(WHAT IS EXPECTED): Would you give again, exactly, the lines running from the line with "Автосервис Семеновская" to the end of the data below, both included?

(DATA EXTRACTS):
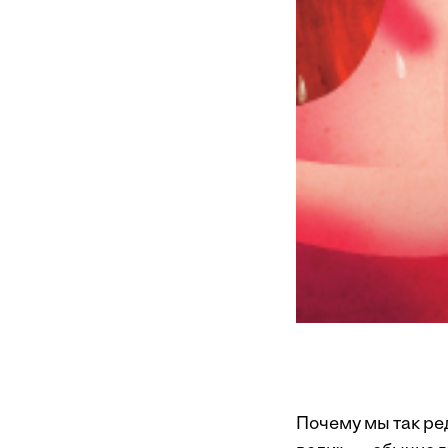
Почему мы так ре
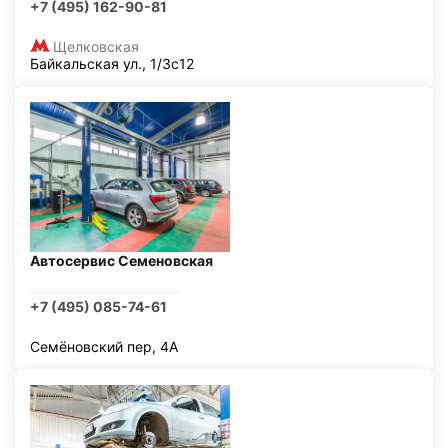
+7 (495) 162-90-81
Щелковская
Байкальская ул., 1/3с12
Автосервис Семеновская
+7 (495) 085-74-61
Семёновский пер, 4А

(ANSWER TO THIS EXERCISE):
Автосервис Семеновская
+7 (495) 085-74-61
Семёновский пер, 4А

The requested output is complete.